* [Task description]:
Leave out the images and output the records word for word.

* [Dataset records]:
______________________________

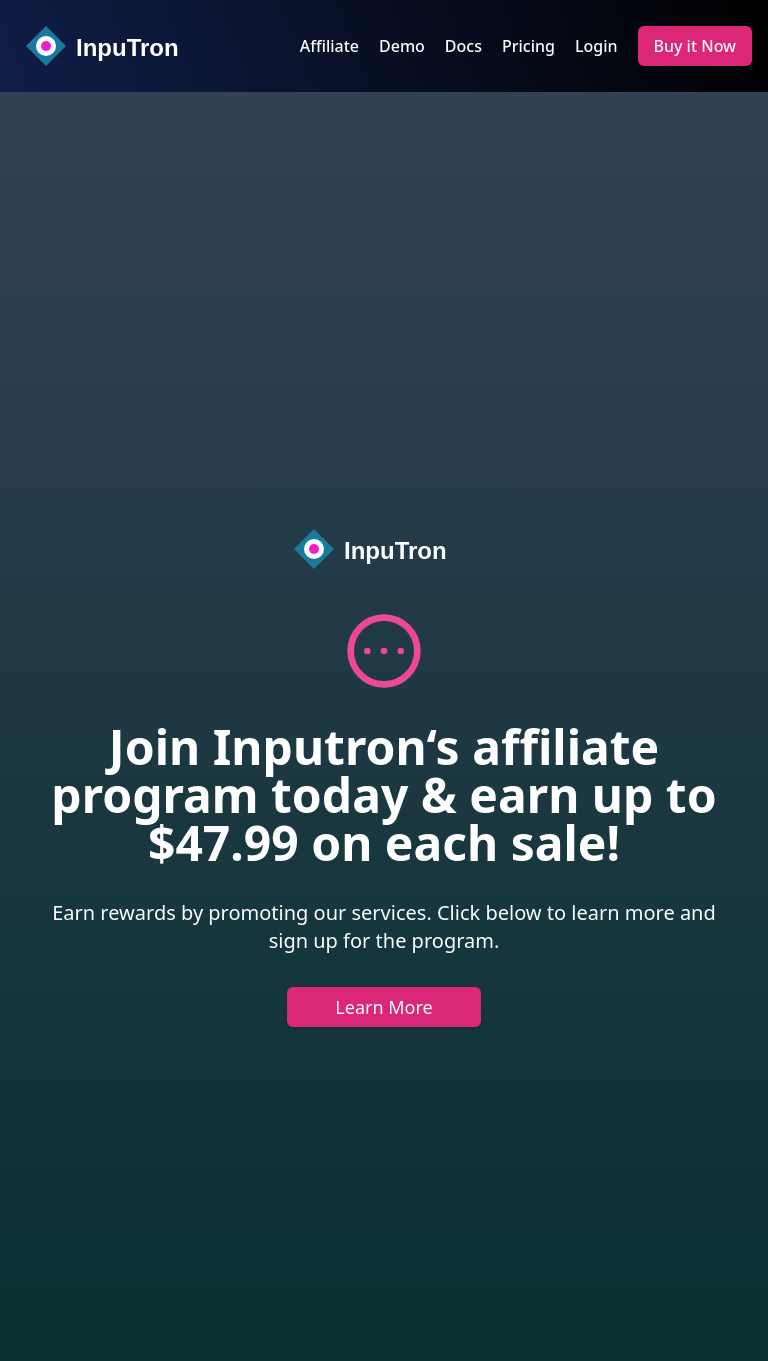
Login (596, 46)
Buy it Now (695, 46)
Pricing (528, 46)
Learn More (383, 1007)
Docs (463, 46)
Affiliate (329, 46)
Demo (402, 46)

______________________________

* [Answer space]:
Login (596, 46)
Buy it Now (695, 46)
Pricing (528, 46)
Learn More (383, 1007)
Docs (463, 46)
Affiliate (329, 46)
Demo (402, 46)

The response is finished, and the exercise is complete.